In terms of usage, the BPI has today reviewed updated data for the period January 2018 – December 2020 showing that ‘Nitroflare’, the cyberlocker to be blocked, has received an average of 3.5 million annual UK visits over that three year period.
There are four currently active stream ripping sites to be blocked, varying in popularity – namely ‘Flvto’ (with an average 58 million annual UK visits over the last three years), ‘2Conv’ (25 million annual UK visits), ‘Flv2mp3’ (1.7 million annual UK visits) and ‘H2Converter’ (700,000 annual UK visits), plus the downloadable app provider ‘MP3 Studio’ (1.2 million annual UK visits).
Kiaron Whitehead, BPI General Counsel responsible for the UK litigation said:
“The High Court has confirmed what we all believed, namely that the operators and users of these egregious cyberlocker and stream ripping sites – together with the associated stream ripping app – infringe copyright in multiple ways and should be blocked in the UK. The illegal sites have more visits to them than even global brand websites like Coca-Cola and McDonalds, and they deprive those who create and invest in music from their rightful rewards. These two new judgments are important both legally and practically. They are not a silver bullet, but they develop existing European law and represent a significant step forwards in copyright law in the UK. We are grateful to the High Court in dealing with this group litigation so efficiently in an online hearing. The BPI will be taking further actions following these judgments.”
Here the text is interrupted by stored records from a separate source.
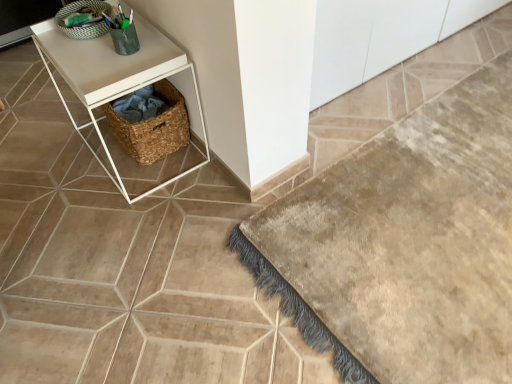 Question: Is white matte cabinet at upper center touching woven basket at lower left?

Choices:
 (A) no
 (B) yes

Answer: (A)

Question: Is white matte cabinet at upper center closer to the viewer compared to woven basket at lower left?

Choices:
 (A) no
 (B) yes

Answer: (B)

Question: Is white matte cabinet at upper center smaller than woven basket at lower left?

Choices:
 (A) no
 (B) yes

Answer: (A)

Question: Would you say woven basket at lower left is part of white matte cabinet at upper center's contents?

Choices:
 (A) yes
 (B) no

Answer: (B)

Question: Does white matte cabinet at upper center appear on the right side of woven basket at lower left?

Choices:
 (A) no
 (B) yes

Answer: (B)

Question: Can you confirm if white matte cabinet at upper center is shorter than woven basket at lower left?

Choices:
 (A) no
 (B) yes

Answer: (A)

Question: Can you confirm if woven brown basket at center, which is counted as the 1th basket, starting from the bottom, is smaller than white matte cabinet at upper center?

Choices:
 (A) yes
 (B) no

Answer: (A)

Question: Is woven brown basket at center, which is counted as the 1th basket, starting from the bottom, located outside white matte cabinet at upper center?

Choices:
 (A) no
 (B) yes

Answer: (B)

Question: Are woven brown basket at center, the second basket viewed from the top, and white matte cabinet at upper center beside each other?

Choices:
 (A) no
 (B) yes

Answer: (A)

Question: Is woven brown basket at center, the second basket viewed from the top, thinner than white matte cabinet at upper center?

Choices:
 (A) yes
 (B) no

Answer: (A)

Question: Is woven brown basket at center, which is counted as the 1th basket, starting from the bottom, further to the viewer compared to white matte cabinet at upper center?

Choices:
 (A) yes
 (B) no

Answer: (A)

Question: From a real-world perspective, does woven brown basket at center, the second basket viewed from the top, stand above white matte cabinet at upper center?

Choices:
 (A) no
 (B) yes

Answer: (A)

Question: From the image's perspective, would you say green woven basket at upper left, positioned as the 1th basket in top-to-bottom order, is positioned over woven brown basket at center, which is counted as the 1th basket, starting from the bottom?

Choices:
 (A) yes
 (B) no

Answer: (A) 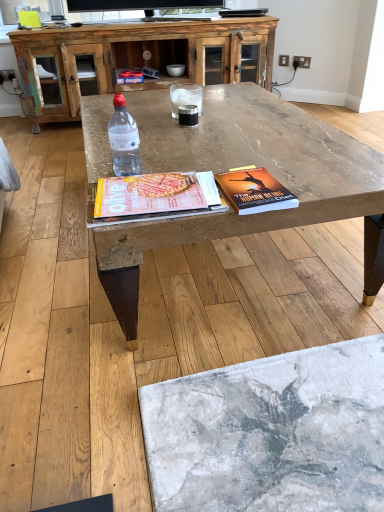 Identify the location of vacant space to the right of transparent plastic bottle at center. (183, 164).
Amanda Solloway, Minister for Intellectual Property said:
“This result is good news for artists and performers, and I am grateful to BPI for its defence of our country’s intellectual property laws. These ‘stream ripping’ providers steal hundreds of millions of pounds which should be going to our world-renowned music industry. The Government will continue working closely with the music industry to combat piracy, protect jobs and maintain one of the strongest intellectual property frameworks in the world.”
Detective Constable Abdun Noor, The City of London Police’s Intellectual Property Crime Unit (PIPCU) said:
“Intellectual property crime causes significant harm. The BPI’s new High Court stream ripping and cyberlocker judgments assist the work we do nationally and internationally as the Police Intellectual Property Crime Unit, together with our law enforcement partners, to tackle IP crime. Intellectual property crime is not a victimless crime: the revenue lost through copyright infringement means people in the industry losing their jobs.”
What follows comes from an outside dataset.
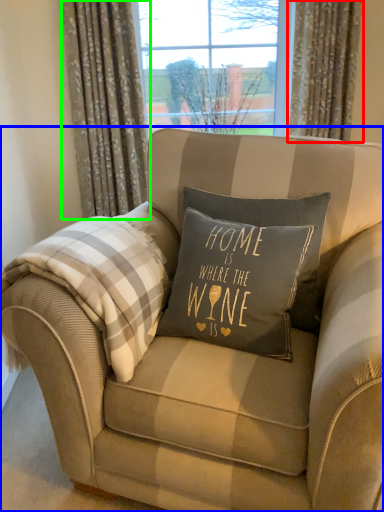 Question: Based on their relative distances, which object is nearer to curtain (highlighted by a red box)? Choose from chair (highlighted by a blue box) and curtain (highlighted by a green box).

Choices:
 (A) chair
 (B) curtain

Answer: (B)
Gee Davy, COO and Head of Legal & Business Affairs, Association of Independent Music (AIM) said:
“These judgments are not only a win for the independent music businesses named in the cases but the whole music ecosystem and AIM congratulates BPI on their expert handling of these cases. Getting music from illegitimate sites and services drives down the value of music and the money available to pay musicians and fund creativity. We hope that these judgments will serve as a strong deterrent to other illegitimate cyberlockers and stream rippers and raise awareness of legitimate ways to enjoy great music.”
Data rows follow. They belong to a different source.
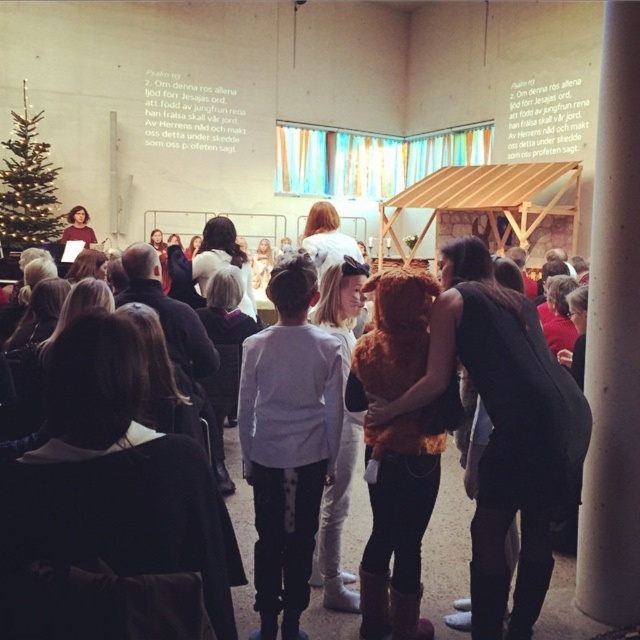 Question: Where is white soft sweater at center located in relation to brown furry coat at center in the image?

Choices:
 (A) left
 (B) right

Answer: (A)

Question: Which point appears closest to the camera in this image?

Choices:
 (A) (112, 332)
 (B) (428, 292)

Answer: (A)

Question: Is dark brown hair at center to the left of white fur coat at center from the viewer's perspective?

Choices:
 (A) yes
 (B) no

Answer: (A)

Question: Estimate the real-world distances between objects in this image. Which object is farther from the white fluffy coat at center?

Choices:
 (A) matte black dress at center
 (B) matte black shirt at left
 (C) brown furry costume at center
 (D) white fur coat at center

Answer: (C)

Question: Is dark brown hair at center positioned at the back of light brown hair at center?

Choices:
 (A) no
 (B) yes

Answer: (A)

Question: Which point is farther to the camera?

Choices:
 (A) (317, 236)
 (B) (252, 397)
 (C) (252, 268)
 (D) (486, 326)

Answer: (C)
Simon Bourn – Associate General Counsel, PRS for Music, said:
We welcome today’s High Court decisions, which recognise the harmful impact of stream-ripping and other piracy on the careers of music creators and the longer term health of the music industry. For five years, PRS for Music has closely monitored the growth of stream-ripping services, as evidenced in the independent research published in 2017 and 2020, with the latest research showing that overall usage of stream-ripping services dramatically increased by 1390% between 2016 and 2019. These two test case judgments are important legal precedents, reinforcing our longer term concerns about these types of illegal services and their increased proliferation as key facilitators of music piracy.”